Embora a presente revisão sistemática e metanálise forneça um aumento significativo no número de pacientes analisados, o número de pacientes incluídos continua limitado. Além disso, apenas quatro estudos foram incluídos na análise quantitativa, todos os quais eram observacionais. Embora RM-RTG seja viável para detectar cicatrização atrial após ablação, a sua reprodutibilidade ainda precisa ser estudada.

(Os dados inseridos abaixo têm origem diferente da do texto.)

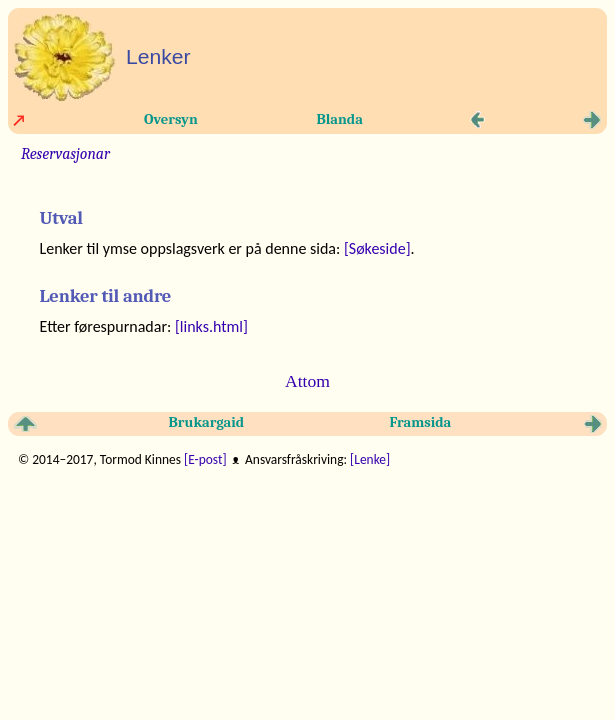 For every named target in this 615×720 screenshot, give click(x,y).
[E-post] (205, 459)
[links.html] (211, 326)
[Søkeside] (377, 248)
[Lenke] (370, 459)
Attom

A presente revisão demonstra que a extensão de cicatrização atrial após ablação está possivelmente associada a menos recorrência de FA após AC (SMD = 0,52; IC 95% 0.27 - 0,76; p < 0,0001), o qual abre o caminho para estratégias de ablação guiadas por cicatrização. Porém, a reprodutibilidade deste método de imagem precisa ser estudada mais e melhorada. É necessário realizar ensaios controlados randomizados, como o ensaio DECAAF II, que investiguem os métodos de ablação baseados nesta associação com a finalidade de proporcionar aos pacientes a melhor opção de tratamento, com risco mínimo de recorrência de FA e complicações.